A place where every interest and shade of opinion in the country can have its cause even passionately pleaded, in the face of the government and of all other interests and opinions, can compel them to listen, and either comply, or state clearly why they do not, is in itself, if it answered no other purpose, one of the most important political institutions that can exist anywhere, and one of the foremost benefits of free government.
The theory of representative government reflected a picture of society as a “balance of forces.” The legislature, in this conception, was supposed to contain representatives of the various social divisions and all the class interests in the country, for, as Mill noted in appealing for the right of the working class to be represented in Parliament, “in the absence of its natural defenders, the interest of the excluded is always in danger of being overlooked.” Mill, in fact, was so intent on the idea of the representation of minorities that he gave enthusiastic endorsement to Thomas Hare’s proposal for proportional representation, “a scheme which has the almost unparalleled merit of carrying out a great principle of government in a manner approaching to ideal perfection as regards the special object in view....”14
This normative theory was refined by what might be called the “realist” school of political thought, from Arthur F. Bentley on (one should note, of course, that Bentley’s original formulations in 1908, ignored for many years, were restated three decades later by V. O. Key, David Truman, and Earl Latham), to describe the empirical nature of political reality. If a “group theory” was lacking in economics, it certainly made its appearance, in full flower, in American political thought in the twentieth century. V. O. Key put it most succinctly:
At bottom, group interests are the animating forces in the political process.... Whatever the bases of group interest may be, the study of politics must rest on an analysis of the objectives and composition of the interest groups within a society... The chief vehicles for the expression of group interest are political parties and pressure groups. Through these formal mechanisms groups of people with like interests make themselves felt in the balancing of political forces.15
And, in this conception, the role of the politician was to be a broker:
The problem of the politician or the statesman in a democracy is to maintain a working balance between the demands of competing interests and values.... Within limits ... special interests in a democracy are free to express their demands and their disagreements.... The politician in a democracy ... must be able to hold together enough of these special interests to retain power; he must yield here, stand firm there, delay at the next point, and again act vigorously in a confusing complex of competing forces and interests.... The politician ... must play the part of arbitrator and mediator, subject to the criticism of all. To avoid or mitigate conflict, he compromises.16
Whatever the truth of this “model” as a description of the “nineteenth century inheritance,”17 it is astonishingly out of date for an understanding of politics in the second half of the twentieth century, for it fails to take into account the three most decisive characteristics, or shaping elements, of national policy today: the influence of foreign policy, the “future-orientation” of society, and the increasing role of “technical” decision-making.

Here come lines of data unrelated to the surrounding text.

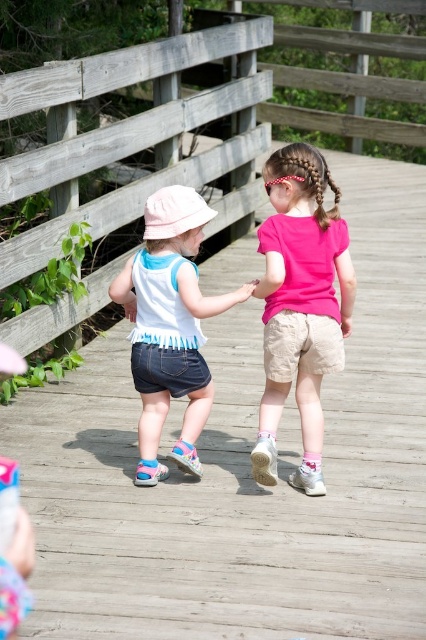 You are a photographer standing on the wooden bridge at center and want to take a photo of the pink matte shorts at center. Which object is closer to your camera lens?

The wooden bridge at center is closer to the camera lens than the pink matte shorts at center because the wooden bridge at center is further to the viewer than pink matte shorts at center. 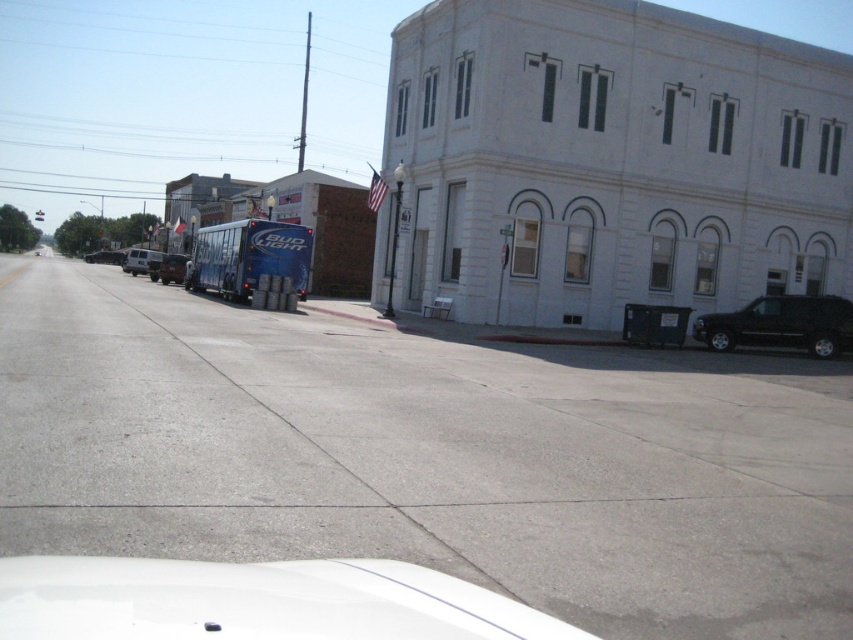 Question: Is silver metallic van at left to the right of metallic silver van at center-left from the viewer's perspective?

Choices:
 (A) no
 (B) yes

Answer: (A)

Question: Which point is closer to the camera taking this photo?

Choices:
 (A) (403, 275)
 (B) (181, 282)
 (C) (96, 253)
 (D) (733, 339)

Answer: (D)

Question: Which of the following is the farthest from the observer?

Choices:
 (A) (799, 333)
 (B) (148, 259)
 (C) (125, 257)

Answer: (C)

Question: Does black matte suv at lower right appear on the left side of silver metallic van at left?

Choices:
 (A) no
 (B) yes

Answer: (A)

Question: Which object appears farthest from the camera in this image?

Choices:
 (A) black matte suv at lower right
 (B) metallic silver van at center-left
 (C) white glossy car at lower center
 (D) white stone building at upper right

Answer: (B)

Question: Is white stone building at upper right wider than black matte suv at lower right?

Choices:
 (A) no
 (B) yes

Answer: (B) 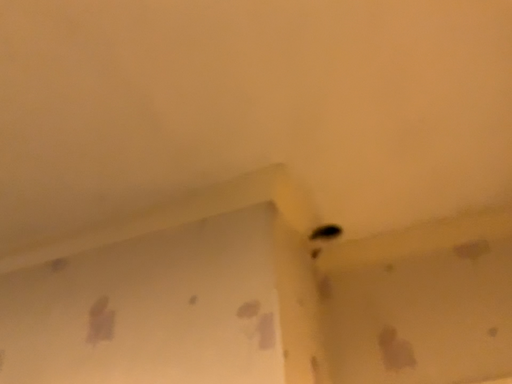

Foreign policy is not primarily formulated in response to the needs and pressures of domestic pressure groups (though once decisions are taken, some modifications may be made in reaction to their demands —e.g. to build airplanes in the Southwest rather than in the Northwest). Foreign policy is shaped in accordance with great power and ideological interests, and as responses to perceived threats from other great powers or ideological forces. But its consequence, under conditions of a cold war, is to force a “mobilized posture” on the society as a whole, to create some sense of national unity, and to centralize decision-making and enormous resources in the hands of a national administration.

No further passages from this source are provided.